According to Gordon, the Department of Treasury's Home Affordable
Modification Program (HAMP) was supposed to help 3 to 4 million
borrowers. But after nine months approximately 650,000 homeowners are
in a trial modification, and "only a small fraction" of those have
received a permanent loan modification.
The modifications fail to take into account the homeowner's full
financial picture--including second liens on a property or credit card
debt--and they tend to be reductions of interest rates rather than
principal modifications, so the homeowner still faces huge negative
equity.
"Servicers generally make most of their money from their monthly
servicing fee, which is a percentage of the outstanding loan principle
balance, so they don't want to write down the principle balance," said
Gordon.
Finally, HAMP aims to structure a mortgage payment that is equal to
31 percent of a borrower's income. But Georgia Democratic Congressman
David Scott said that is too much in many cases.

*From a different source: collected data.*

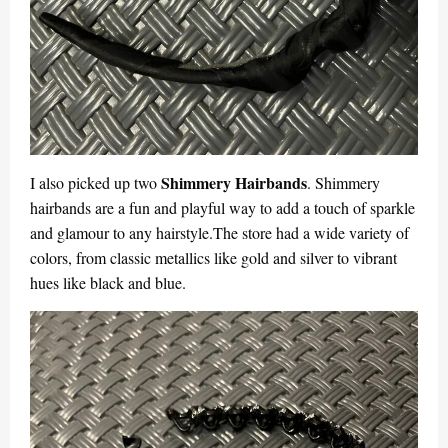
Shimmery Hairbands
I also picked up two
. Shimmery
hairbands are a fun and playful way to add a touch of sparkle
and glamour to any hairstyle.The store had a wide variety of
colors, from classic metallics like gold and silver to vibrant
hues like black and blue.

"In these tough economic times, of soaring unemployment...that
monthly income in many cases goes to zero. Is it practical not to be
able to have an adjustment in there where we can lower that 31 percent
threshold?" asked Scott.
Bruce Marks, a former regulator who is the founder and CEO of the Neighborhood
Assistance Corporation of America--a community advocacy and
homeownership organization, which had many members at the hearing in
bright yellow shirts that read "Sharks Beware" and "Stop Sharks"--said
there is an easy way to address the unemployment problem.
"When someone does not have stable income because they are unemployed,
do a forbearance agreement," said Marks. "Lenders have been doing
forbearance agreements for many, many years, and they should continue to
do that." A forbearance agreement allows homeowners to not make mortgage
payments over a specified period of time and not accrue additional fees
and charges.
Even more pressing, however, is the need to force banks to make
permanent modifications--including modifications on principals, not just
interest rates--in order to keep people in their homes and structure
loans so they can be paid over the long haul.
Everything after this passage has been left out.